Washington Local Schools superintendent Patrick Hickey declined to address the Harvest Prep comparisons, citing an agreement between representatives of his district and the OHSAA to not discuss the investigation before its conclusion.
"We had a wonderful meeting with them and we agreed to not have any comment until it was resolved," Hickey said. "If the OHSAA has commented on it, it's distressing to us, but we will stand by the agreement and not comment until we reach a resolution. We're fully confident we will reach a resolution that is acceptable to both organizations."
Hickey has maintained Whitmer's innocence, stating that the district has a system is in place to check on the living arrangements of all transfer students. Students living outside of the district are ineligible to participate in athletics sanctioned by the OHSAA. An unusually high number of transfers sparked the probe, with the OHSAA twice dispatching investigators to the area. Stried said the scope of the investigations begins with the 2009-10 academic year.

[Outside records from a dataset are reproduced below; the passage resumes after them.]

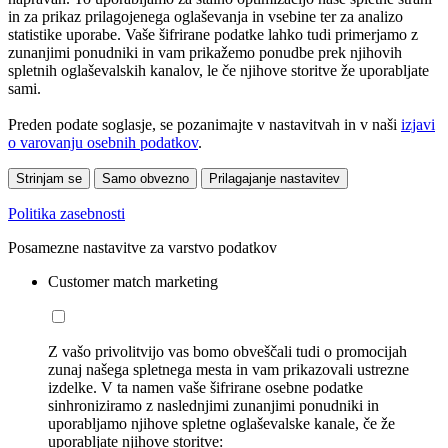
in za prikaz prilagojenega oglaševanja in vsebine ter za analizo
statistike uporabe. Vaše šifrirane podatke lahko tudi primerjamo z
zunanjimi ponudniki in vam prikažemo ponudbe prek njihovih
spletnih oglaševalskih kanalov, le če njihove storitve že uporabljate
sami.
Preden podate soglasje, se pozanimajte v nastavitvah in v naši
izjavi
o varovanju osebnih podatkov
.
Strinjam se
Samo obvezno
Prilagajanje nastavitev
Politika zasebnosti
Posamezne nastavitve za varstvo podatkov
Customer match marketing
Z vašo privolitvijo vas bomo obveščali tudi o promocijah
zunaj našega spletnega mesta in vam prikazovali ustrezne
izdelke. V ta namen vaše šifrirane osebne podatke
sinhroniziramo z naslednjimi zunanjimi ponudniki in
uporabljamo njihove spletne oglaševalske kanale, če že
uporabljate njihove storitve:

Central to the case is the eligibility of two-sport standout LeRoy Alexander. A state appellate court in May dismissed the OHSAA's appeal aimed at making Alexander ineligible, thus putting an end to the legal side of a contentious affair that began in August when Alexander obtained a preliminary injunction that withheld throughout his senior year. The OHSAA, according to Stried, contends it never declared Alexander eligible, meaning Whitmer could face forfeitures for every contest in which he participated because it permitted him to play. Alexander, who soon will begin his freshman football season at Nebraska, was a key member of Whitmer's football team that advanced to the state semifinals as well as its state runner-up basketball team.
"We never declared LeRoy Alexander eligible and the school allowed him to compete throughout the football and basketball seasons," Stried said. "We'll see where that leads to, but in past cases when a school has permitted an ineligible student to participate, those contests have been forfeited."
Whitmer could contend that its hands were tied, given that the district was a co-defendant along with the OHSAA in the lawsuit filed by Alexander.